Computer Build 09: Part 12

So what’s to be made of all those numbers in the previous post? What kind of difference has all that tuning made to performance? Let’s take a look.

3Dmark06

This is the previous gen benchmark from Futuremark and is still useful for comparing against older DX9 systems. Here I could compare my stock and overclocked scores from the new I7 machine to my previous best score from my old 939 system (AMD X2 4400+ OC’d to 2.6, 7900GT OC).

3Dmark Vantage

Vantage is the latest benchmark from Futuremark and it puts a good test on the graphics system (including DX10 features) and the CPU (including physics processing). Incidentally, during the overclocked run the CPU temp peaked at 76°C and the GPU hit 65°C.

Crysis

Since it was released in Nov ’07 the game has been making graphics cards cry uncle. Using the CryEngine 2 engine it takes advantage of the latest DX10 features and makes extensive use of physics processing. The game includes a built-in benchmarking utility which makes for reproducible test runs. The temperatures reached in the overclocked configuration were 65°C on the GPU in the graphics test and 54°C on the CPU in the CPU test. Both tests were run with 64bit high quality settings, 1920×1080, and 2x anti-aliasing.

Team Fortress 2

TF2 is a fairly low demanding game graphics-wise, but one I play a lot. This benchmark (as well as for the other games) was averaged from multiple runs of typical gameplay at max quality settings.

Left 4 Dead

L4D is one of Steam’s newest game set in the middle of a zombie apocalypse. The number of on screen models and sophisticated physics and AI engine make the game fairly demanding on the highest quality settings (1920×1080, 4x anti-aliasing, 4x filtering, high quality)

UT3

Unreal has been a staple of fast-paced FPS for years. UT3 is a couple years old now, but still provides a decent graphics test with high settings (1920×1080, max quality).

Audio Encoding

For this test I ripped an audio CD to mp3 (13 tracks, 256kbps, CBR, Lame encoder).

Video Encoding

For this test I converted a 40MB flv video to mp4 H.264.

WinZip

Here I compressed 223MB (17 files) into a new zip archive.

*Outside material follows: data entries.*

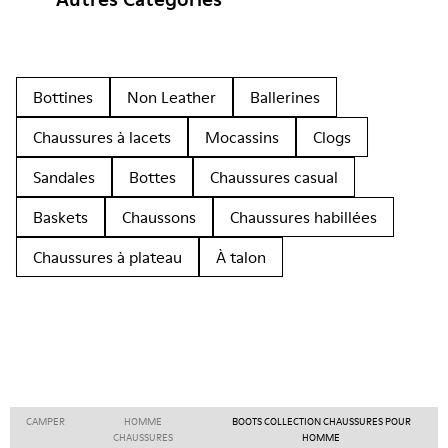
Bottines
Non Leather
Ballerines
Chaussures à lacets
Mocassins
Clogs
Sandales
Bottes
Chaussures casual
Baskets
Chaussons
Chaussures habillées
Chaussures à plateau
À talon
CAMPER
HOMME
BOOTS COLLECTION CHAUSSURES POUR
CHAUSSURES
HOMME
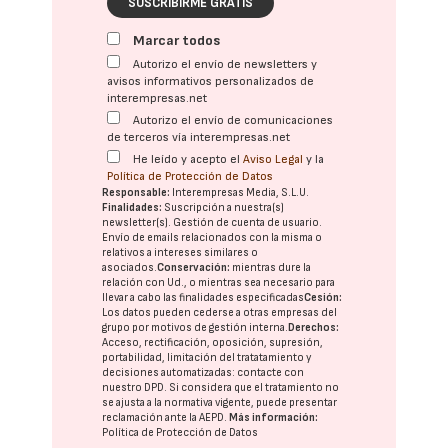
SUSCRIBIRME GRATIS
Marcar todos
Autorizo el envío de newsletters y
avisos informativos personalizados de
interempresas.net
Autorizo el envío de comunicaciones
de terceros vía interempresas.net
He leído y acepto el
Aviso Legal
y la
Política de Protección de Datos
Responsable:
Interempresas Media, S.L.U.
Finalidades:
Suscripción a nuestra(s)
newsletter(s). Gestión de cuenta de usuario.
Envío de emails relacionados con la misma o
relativos a intereses similares o
asociados.
Conservación:
mientras dure la
relación con Ud., o mientras sea necesario para
llevar a cabo las finalidades especificadas
Cesión:
Los datos pueden cederse a otras
empresas del
grupo
por motivos de gestión interna.
Derechos:
Acceso, rectificación, oposición, supresión,
portabilidad, limitación del tratatamiento y
decisiones automatizadas:
contacte con
nuestro DPD
. Si considera que el tratamiento no
se ajusta a la normativa vigente, puede presentar
reclamación ante la
AEPD
.
Más información:
Política de Protección de Datos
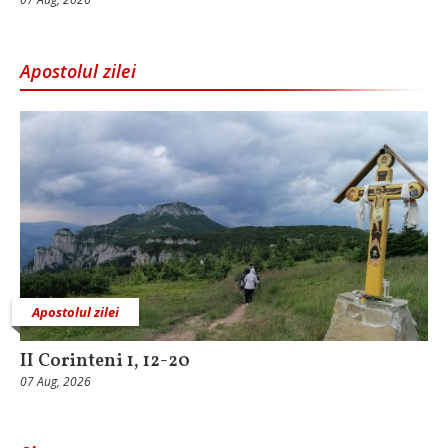
Apostolul zilei
Apostolul zilei
II Corinteni 1, 12-20
07 Aug, 2026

In summary, while the synthetic benchmarks show sizable gains from overclocking, most games already run so smooth on this platform that there is only a relatively small difference in frames per second. The improvement tends to be about 10% which is in line with the overclocking on the graphics card. The big boost I made to the CPU simply doesn’t factor into in-game performance since there is already ample processing power. In comparison, the encoding and compression tasks that rely on the CPU showed a nice 20-30% performance bump.